Avec le système américain il aurait reçu 7x7= 49 ans et pas de remise de peine obligatoire à la française.

Mais les plus pauvres n'ont pas à payer pour les criminels. (nos impôts doivent aider les nécessiteux légitimes pas les criminels)
Donc les prisons doivent s'autosuffire.
Qu'ils dorment dans ce qu'ils ont édifiés et mangent ce qu'ils ont cultivés.

Re: L'Église et la peine de mort

Message par antoine75 » sam. 11 août 2018, 15:54

Juste une réflexion. Certes, on dit : "tu ne tueras point". Pourtant, la guerre existe et est parfois une obligation, même cautionné par l'Eglise (reprenez moi si je me trompe). Et les militaires appliquent bien parfois la peine de mort à leurs ennemis. Parfois des civils en paient également le prix, dommage collatéral, comme dernièrement en Syrie.

Re: L'Église et la peine de mort

Message par Archidiacre » sam. 11 août 2018, 15:47

Oui, vous soulevez beaucoup de vérités. Je ne pense pas que la peine de mort soit la solution (si on peut la substituer par une meilleure alternative) mais il est clair que les cas où on n'a pas de choix sont toujours présents. J'ose penser que le Pape est conscient de toutes ces difficultés et qu'il juge "tolérable" les circonstances qui demeurent en manque d'alternatives viables, sans poser nécessairement d'"anathème", en lisant ce passage:
10. La nouvelle formulation du n.2267 du Catéchisme de l’Église Catholique veut pousser à un engagement décisif, notamment par un dialogue respectueux et serein avec les autorités politiques, afin de favoriser une mentalité qui reconnaisse la dignité de chaque vie humaine; de même, elle incite à créer les conditions qui permettent d’éliminer dans le monde contemporain l’institution légale de la peine de mort, là où elle est encore en vigueur.

Re: L'Église et la peine de mort

Message par PaxetBonum » sam. 11 août 2018, 15:40


Cinci: Et pourtant, cela compte si une justice désire être conciliée avec la morale chrétienne. C'est pour ça que l'Eglise s'est très souvent exprimée sur les questions "séculières", même si elle n'en était pas directement responsable.
Le seul moyen de rendre le système carcéral efficace, c'est qu'il ne soit plus laïque.
Tant qu'il sera laïque il servira à engendrer des meutes encore plus féroces à leur sortie qu'à leur entrée.
Seul la conversion peut transformer le loup en agneau.
Le loup en cage ressort encore plus dangereux…

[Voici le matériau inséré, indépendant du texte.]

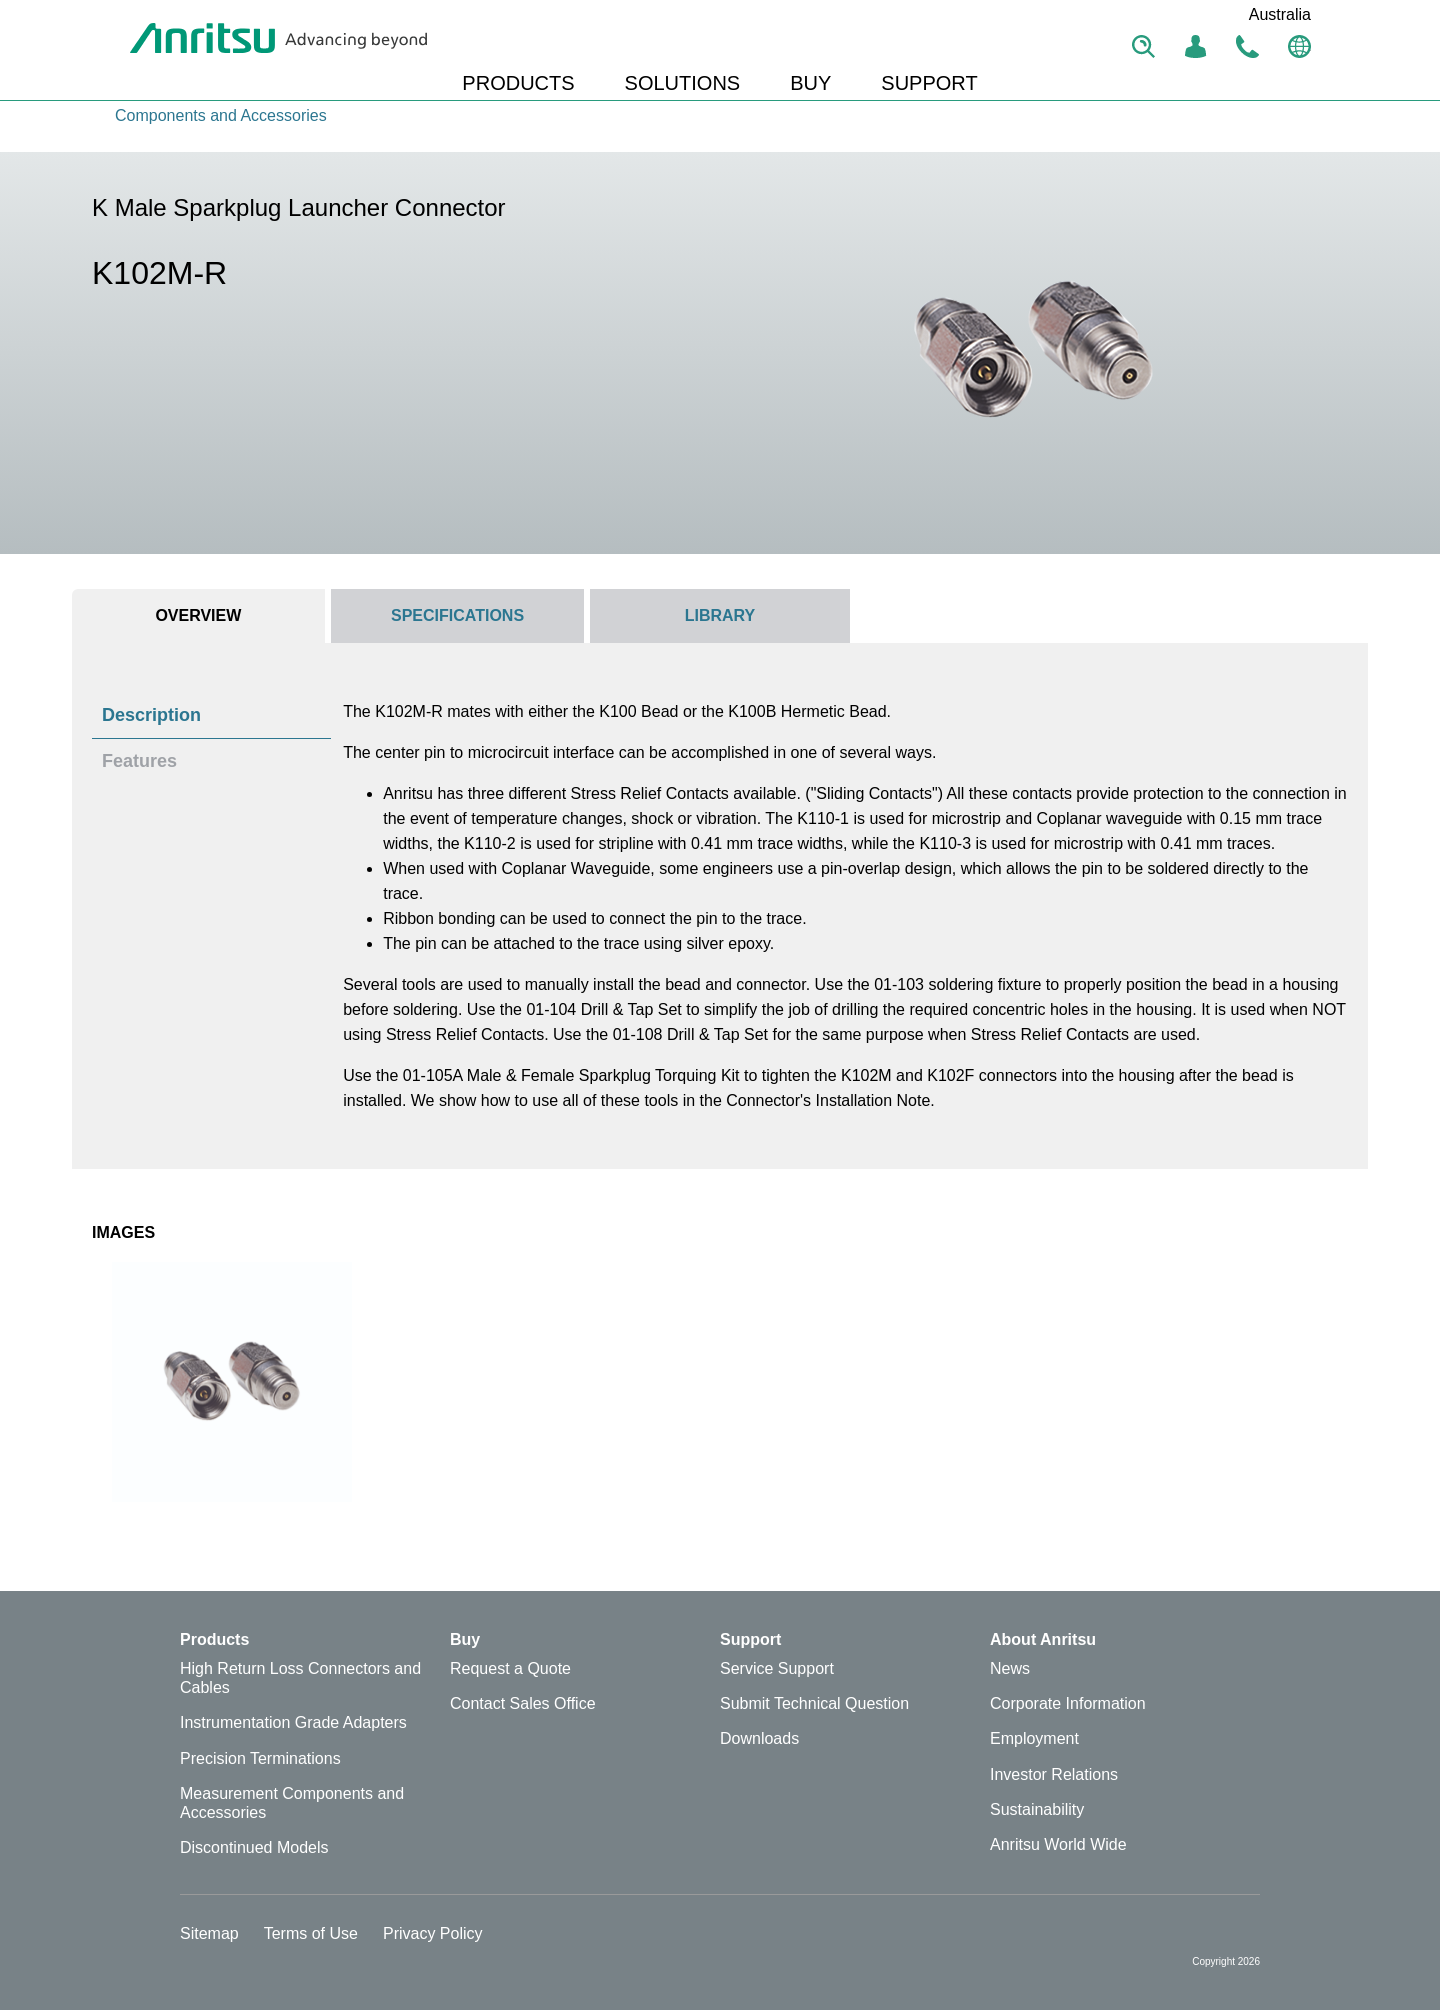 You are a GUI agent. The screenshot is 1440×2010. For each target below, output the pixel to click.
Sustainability (1037, 1809)
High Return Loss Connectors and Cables (300, 1678)
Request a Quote (510, 1668)
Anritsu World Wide (1058, 1844)
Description (151, 715)
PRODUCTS (518, 83)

Re: L'Église et la peine de mort

Message par PaxetBonum » sam. 11 août 2018, 15:35

Le fait est que ces alternatives efficaces existent, à nous de les mener à bien en vue de ne plus avoir recours à la peine de mort.
Ces alternatives menées depuis des décennies ont montré leur échec total.
Aujourd'hui la délinquance explose, nos enfants sont tués par l'islam sans qu'aucune mesure ne soit prise, les djihadistes 'français' de Daesh rentre en France avec leurs familles avec une solide formation pour continuer le travail, nos filles se font violer sans que les condamnations ne soient dissuasives et équitables pour les victimes, on tue nos fils parce qu'ils n'ont pas de cigarette à donner ou qu'ils cherchent à défendre leur prochain, les pompiers sont agressés quotidiennement, les policiers se font lyncher en toute impunité… etc…

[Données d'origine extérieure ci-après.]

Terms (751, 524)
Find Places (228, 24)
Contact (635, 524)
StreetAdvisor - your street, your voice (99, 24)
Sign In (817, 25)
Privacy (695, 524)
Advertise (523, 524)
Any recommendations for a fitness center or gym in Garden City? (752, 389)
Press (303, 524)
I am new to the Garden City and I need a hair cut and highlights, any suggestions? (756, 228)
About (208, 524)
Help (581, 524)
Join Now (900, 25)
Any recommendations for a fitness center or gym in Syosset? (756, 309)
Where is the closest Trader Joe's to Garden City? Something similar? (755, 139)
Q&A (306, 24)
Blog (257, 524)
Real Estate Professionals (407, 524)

Alors clairement le modèle carcéral est un échec total.
Je plaide pour le bagne, les châtiments corporels, la prison et la peine de mort en dernier recours.

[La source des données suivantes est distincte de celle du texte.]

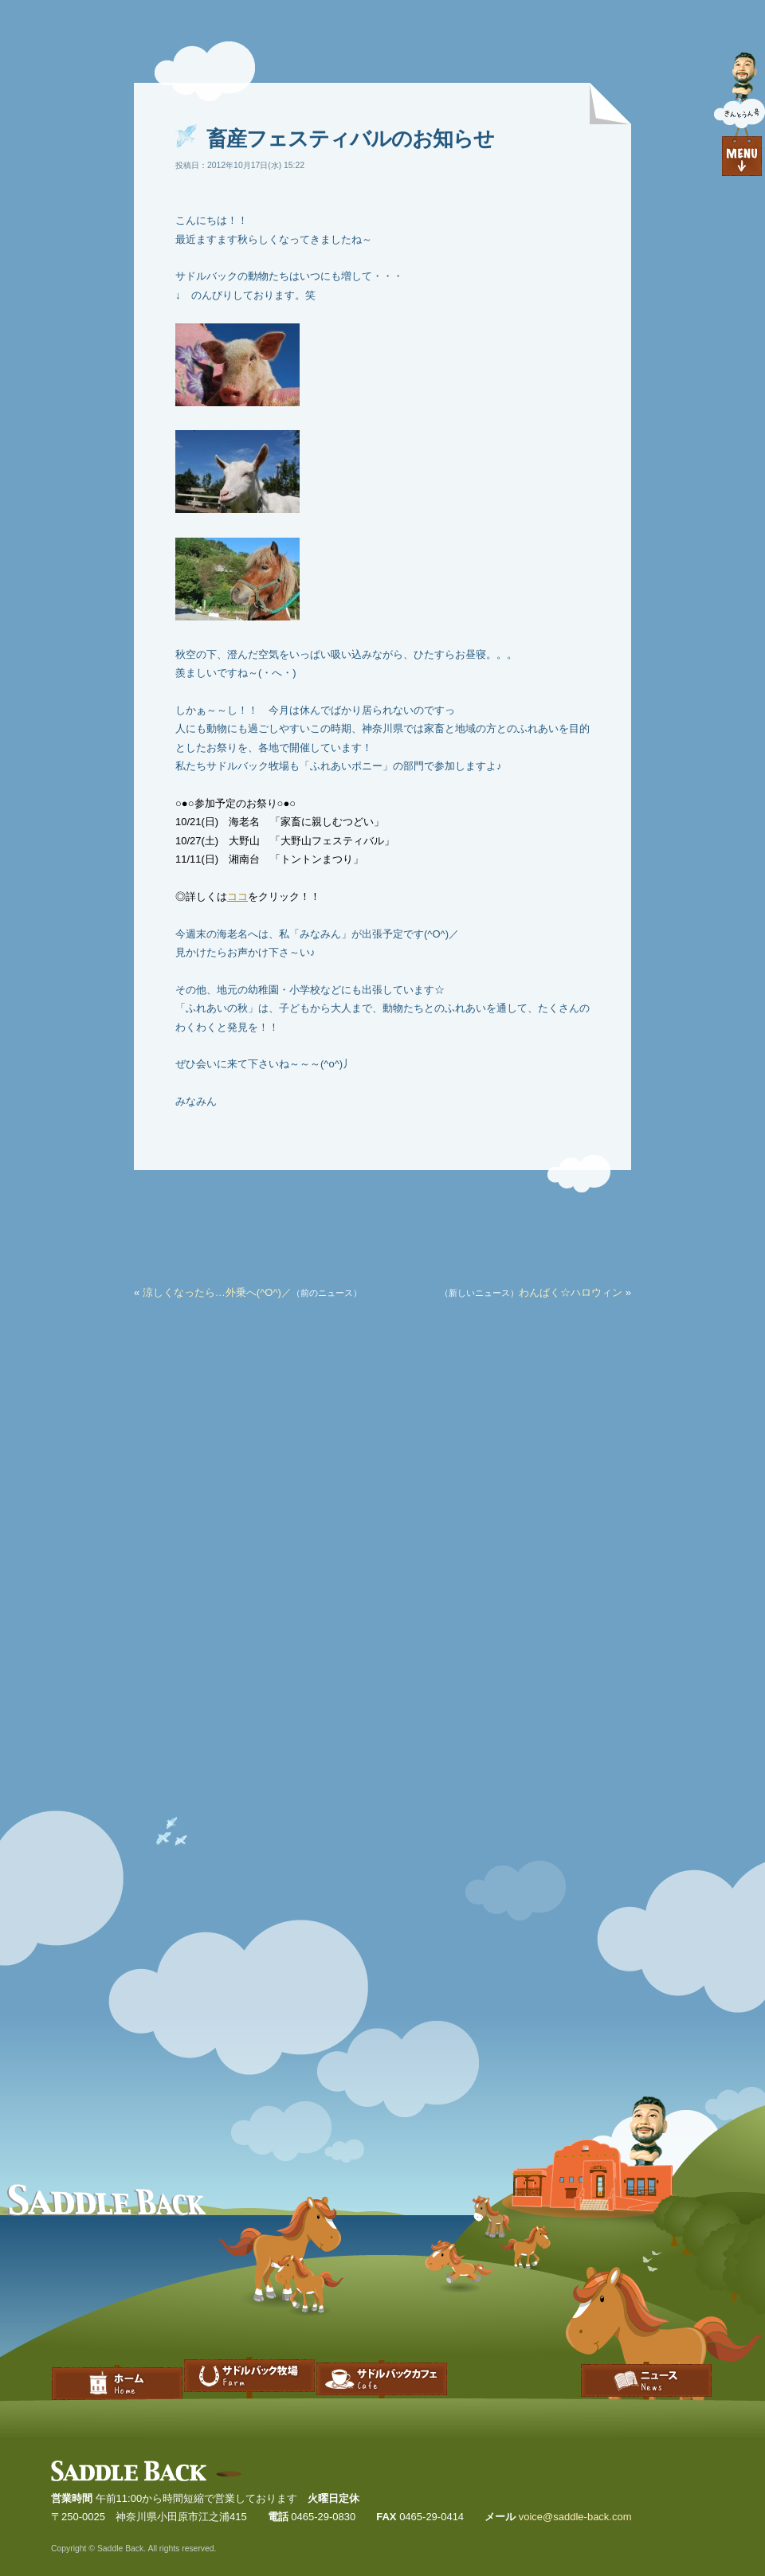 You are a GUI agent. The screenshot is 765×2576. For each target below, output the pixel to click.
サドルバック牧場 (249, 2362)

Re: L'Église et la peine de mort

Message par Archidiacre » sam. 11 août 2018, 14:51

Pax : Je ne comprend pas pourquoi vous lancez un débat comme si votre position personnelle était acquise (et bien sur que l'argument carcéral compte, mais je vous laisse y réfléchir en relisant la conversation). Il y a des arguments des deux côtés, et ça n'est certainement pas un acquis qu'elle soit une bonne chose. Le fait est que ces alternatives efficaces existent, à nous de les mener à bien en vue de ne plus avoir recours à la peine de mort. Dire qu'il y a des défauts ou des abus n'enlève rien à cette réalité. Votre dernier raccourci est extrêmement fallacieux, car il a toujours été question d'accompagner l'abolition par les moyens de ne plus la rendre nécessaire.

Cinci: Et pourtant, cela compte si une justice désire être conciliée avec la morale chrétienne. C'est pour ça que l'Eglise s'est très souvent exprimée sur les questions "séculières", même si elle n'en était pas directement responsable.